捕獲




「ケ、アリティアなんて大した事ねーぜ。なぁ」
頭上から吐き出された息の臭さに思わずゴードンは眉を顰める。しかしその様子が気に入らないのか目の前の男はゴードンの顎を掴むと、腕に力を込めてまだ何処か幼さの残るその顔を歪ませた。
「捕虜の癖に何だ、その態度はっ!」
顔に唾を吹きかけられたが後ろ手に両手を縛られていてそれを拭うは出来なかった。今のゴードンに出来る事と言えば、目を見開いてきつく相手を睨みつける事だけだった。そんなささやかとも言える抵抗だけが、捕らわれた自分にとって唯一出来る事だった。
「まあいい。どうせこのアリティアはもう終わりだ。ここで大人しく待っていな」
「…誰が…大人しく…」
「お、まだ抵抗する元気があるのか?なら遊んでやろうか?俺らも退屈しているし、な」
そう言うと男は自分の背後にいた別の男を顎で呼び寄せる。薄暗い目をした男がゴードンに近付き、まるで値踏みをするように捉えられたその姿を見下ろした。
「そうだなぁ。こんなかわいこちゃんをほったらかして置くのも失礼というものだし、なぁ」
上から下まで舐めまわすような視線がゴードンの身体に絡みつく。それはきつく顎を掴まれるよりも、両腕を拘束されるよりも…ゴードンにとって『恐怖』を覚えた。何故ならば、その視線の意味は……

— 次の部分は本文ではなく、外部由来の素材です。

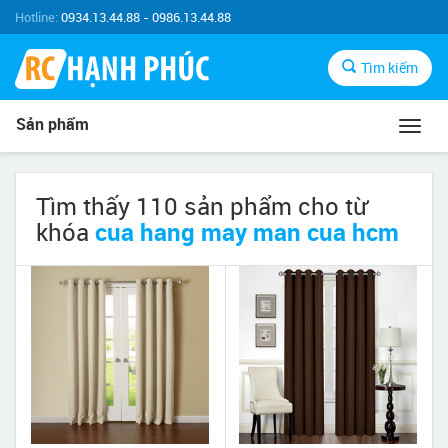
Hotline:
0934.13.44.88 - 0986.13.44.88
Tìm kiếm
Sản phẩm
Toggl
navig
Tìm thấy 110 sản phẩm cho từ
khóa
cua hang may man cua hcm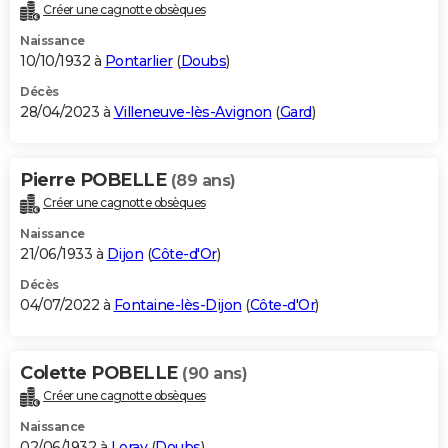
Créer une cagnotte obsèques
Naissance
10/10/1932 à
Pontarlier
(
Doubs
)
Décès
28/04/2023 à
Villeneuve-lès-Avignon
(
Gard
)
Pierre POBELLE
(89 ans)
Créer une cagnotte obsèques
Naissance
21/06/1933 à
Dijon
(
Côte-d'Or
)
Décès
04/07/2022 à
Fontaine-lès-Dijon
(
Côte-d'Or
)
Colette POBELLE
(90 ans)
Créer une cagnotte obsèques
Naissance
02/06/1932 à
Loray
(
Doubs
)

「ああ、どうせ俺らの好きにしていいんだ。ヤッちまおうぜ」
「…なっ…やめっ…止めろっ!!!」
大きくて太い手がゴードンの衣服に伸びると、そのままビリビリと音を立てながら破いてゆく。まるで紙きれのようにいとも簡単にその布が破かれて、隠されていた素肌が男達の前に晒された。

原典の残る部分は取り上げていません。